(Data records)
============

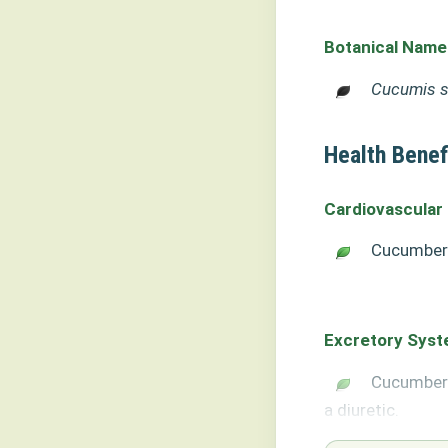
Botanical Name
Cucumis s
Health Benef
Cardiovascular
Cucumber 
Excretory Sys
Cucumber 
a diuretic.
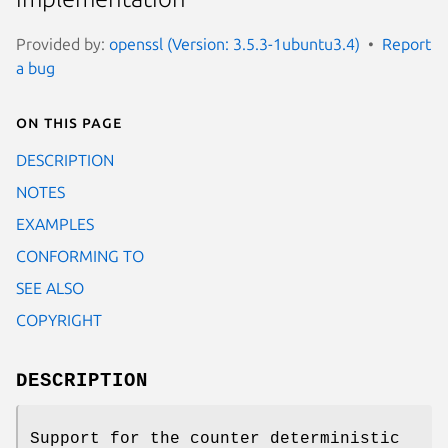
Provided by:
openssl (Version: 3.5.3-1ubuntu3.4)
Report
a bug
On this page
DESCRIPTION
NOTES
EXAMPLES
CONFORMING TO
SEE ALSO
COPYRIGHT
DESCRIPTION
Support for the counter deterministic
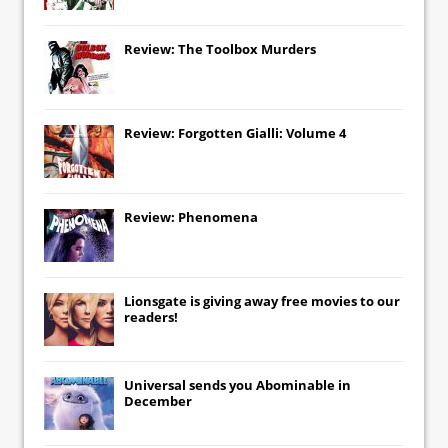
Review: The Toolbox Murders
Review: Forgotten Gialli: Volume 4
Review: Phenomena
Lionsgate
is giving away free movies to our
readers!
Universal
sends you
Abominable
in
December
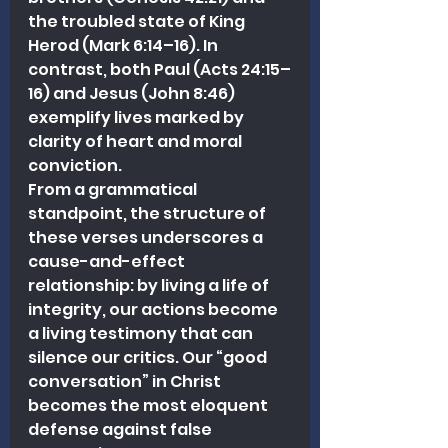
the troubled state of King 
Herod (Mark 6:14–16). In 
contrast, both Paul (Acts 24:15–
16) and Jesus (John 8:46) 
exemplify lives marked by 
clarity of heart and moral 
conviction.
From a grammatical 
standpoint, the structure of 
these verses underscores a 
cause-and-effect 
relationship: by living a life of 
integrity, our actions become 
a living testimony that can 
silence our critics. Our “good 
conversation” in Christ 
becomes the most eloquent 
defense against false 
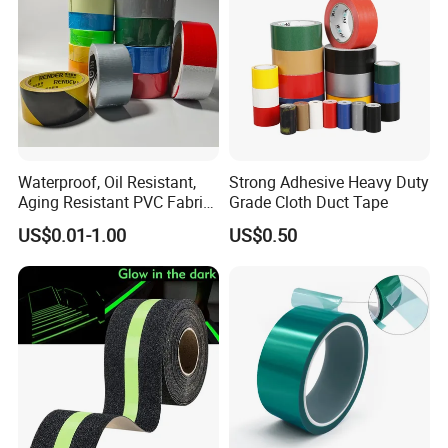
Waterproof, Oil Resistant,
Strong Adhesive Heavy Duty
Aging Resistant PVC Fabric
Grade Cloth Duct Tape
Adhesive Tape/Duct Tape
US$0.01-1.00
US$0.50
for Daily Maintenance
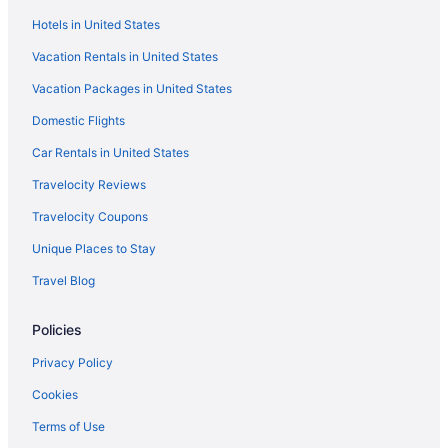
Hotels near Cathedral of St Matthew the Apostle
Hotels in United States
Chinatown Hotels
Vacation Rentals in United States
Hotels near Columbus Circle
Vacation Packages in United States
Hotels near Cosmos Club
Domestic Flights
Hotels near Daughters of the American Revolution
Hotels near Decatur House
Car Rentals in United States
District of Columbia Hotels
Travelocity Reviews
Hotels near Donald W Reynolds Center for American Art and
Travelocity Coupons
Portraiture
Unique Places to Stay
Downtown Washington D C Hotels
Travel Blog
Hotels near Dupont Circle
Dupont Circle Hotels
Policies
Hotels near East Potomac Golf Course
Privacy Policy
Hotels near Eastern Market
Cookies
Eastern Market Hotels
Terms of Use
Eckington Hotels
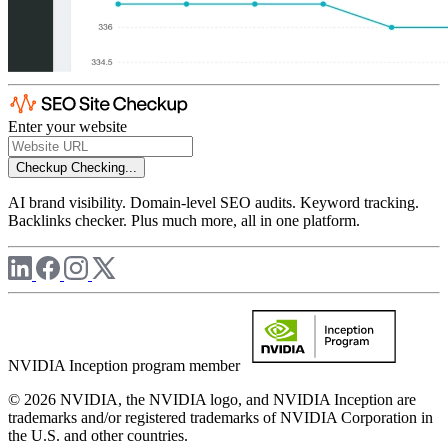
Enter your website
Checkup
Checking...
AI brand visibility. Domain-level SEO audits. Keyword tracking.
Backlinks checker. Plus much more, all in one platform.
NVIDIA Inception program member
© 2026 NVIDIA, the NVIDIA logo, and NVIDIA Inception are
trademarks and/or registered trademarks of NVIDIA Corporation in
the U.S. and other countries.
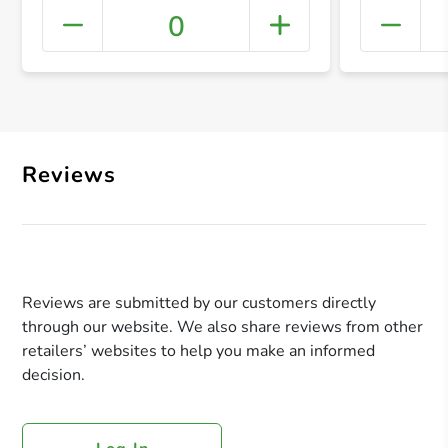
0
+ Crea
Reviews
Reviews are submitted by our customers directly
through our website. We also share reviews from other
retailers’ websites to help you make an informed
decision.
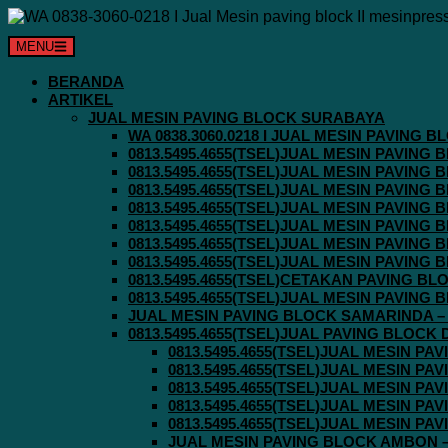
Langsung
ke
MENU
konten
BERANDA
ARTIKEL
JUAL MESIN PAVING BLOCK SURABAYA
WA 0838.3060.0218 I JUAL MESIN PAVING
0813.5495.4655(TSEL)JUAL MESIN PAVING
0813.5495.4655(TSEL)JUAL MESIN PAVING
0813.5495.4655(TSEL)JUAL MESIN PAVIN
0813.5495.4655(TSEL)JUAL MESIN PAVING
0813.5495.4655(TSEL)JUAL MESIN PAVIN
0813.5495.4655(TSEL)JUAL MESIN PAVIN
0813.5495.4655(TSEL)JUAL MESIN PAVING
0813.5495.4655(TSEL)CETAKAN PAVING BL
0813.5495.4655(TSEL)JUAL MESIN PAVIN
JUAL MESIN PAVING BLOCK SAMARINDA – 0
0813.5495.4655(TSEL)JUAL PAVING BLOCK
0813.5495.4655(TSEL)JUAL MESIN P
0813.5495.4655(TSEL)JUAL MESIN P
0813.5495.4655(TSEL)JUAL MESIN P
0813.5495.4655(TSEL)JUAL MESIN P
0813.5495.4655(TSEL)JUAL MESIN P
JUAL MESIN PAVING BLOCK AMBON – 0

============

Having removed the pictures, write out the records exactly as they stand.

Botanical Name
Cucumis s
Health Benef
Cardiovascular
Cucumber 
Excretory Sys
Cucumber 
a diuretic.
Provided by:
openssl (Version: 3.5.3-1ubuntu3.4)
Report
a bug
On this page
DESCRIPTION
NOTES
EXAMPLES
CONFORMING TO
SEE ALSO
COPYRIGHT
DESCRIPTION
Support for the counter deterministic
Review: The Toolbox Murders
Review: Forgotten Gialli: Volume 4
Review: Phenomena
Lionsgate
is giving away free movies to our
readers!
Universal
sends you
Abominable
in
December
the troubled state of King 
Herod (Mark 6:14–16). In 
contrast, both Paul (Acts 24:15–
16) and Jesus (John 8:46) 
exemplify lives marked by 
clarity of heart and moral 
conviction.
From a grammatical 
standpoint, the structure of 
these verses underscores a 
cause-and-effect 
relationship: by living a life of 
integrity, our actions become 
a living testimony that can 
silence our critics. Our “good 
conversation” in Christ 
becomes the most eloquent 
defense against false 
Waterproof, Oil Resistant,
Strong Adhesive Heavy Duty
Aging Resistant PVC Fabric
Grade Cloth Duct Tape
Adhesive Tape/Duct Tape
US$0.01-1.00
US$0.50
for Daily Maintenance
Hotels near Cathedral of St Matthew the Apostle
Hotels in United States
Chinatown Hotels
Vacation Rentals in United States
Hotels near Columbus Circle
Vacation Packages in United States
Hotels near Cosmos Club
Domestic Flights
Hotels near Daughters of the American Revolution
Hotels near Decatur House
Car Rentals in United States
District of Columbia Hotels
Travelocity Reviews
Hotels near Donald W Reynolds Center for American Art and
Travelocity Coupons
Portraiture
Unique Places to Stay
Downtown Washington D C Hotels
Travel Blog
Hotels near Dupont Circle
Dupont Circle Hotels
Policies
Hotels near East Potomac Golf Course
Privacy Policy
Hotels near Eastern Market
Cookies
Eastern Market Hotels
Terms of Use
Eckington Hotels
Enter your website
Checkup
Checking...
AI brand visibility. Domain-level SEO audits. Keyword tracking.
Backlinks checker. Plus much more, all in one platform.
NVIDIA Inception program member
© 2026 NVIDIA, the NVIDIA logo, and NVIDIA Inception are
trademarks and/or registered trademarks of NVIDIA Corporation in
the U.S. and other countries.
0
+ Crea
Reviews
Reviews are submitted by our customers directly
through our website. We also share reviews from other
retailers’ websites to help you make an informed
decision.
Langsung
ke
MENU
konten
BERANDA
ARTIKEL
JUAL MESIN PAVING BLOCK SURABAYA
WA 0838.3060.0218 I JUAL MESIN PAVING
0813.5495.4655(TSEL)JUAL MESIN PAVING
0813.5495.4655(TSEL)JUAL MESIN PAVING
0813.5495.4655(TSEL)JUAL MESIN PAVIN
0813.5495.4655(TSEL)JUAL MESIN PAVING
0813.5495.4655(TSEL)JUAL MESIN PAVIN
0813.5495.4655(TSEL)JUAL MESIN PAVIN
0813.5495.4655(TSEL)JUAL MESIN PAVING
0813.5495.4655(TSEL)CETAKAN PAVING BL
0813.5495.4655(TSEL)JUAL MESIN PAVIN
JUAL MESIN PAVING BLOCK SAMARINDA – 0
0813.5495.4655(TSEL)JUAL PAVING BLOCK
0813.5495.4655(TSEL)JUAL MESIN P
0813.5495.4655(TSEL)JUAL MESIN P
0813.5495.4655(TSEL)JUAL MESIN P
0813.5495.4655(TSEL)JUAL MESIN P
0813.5495.4655(TSEL)JUAL MESIN P
JUAL MESIN PAVING BLOCK AMBON – 0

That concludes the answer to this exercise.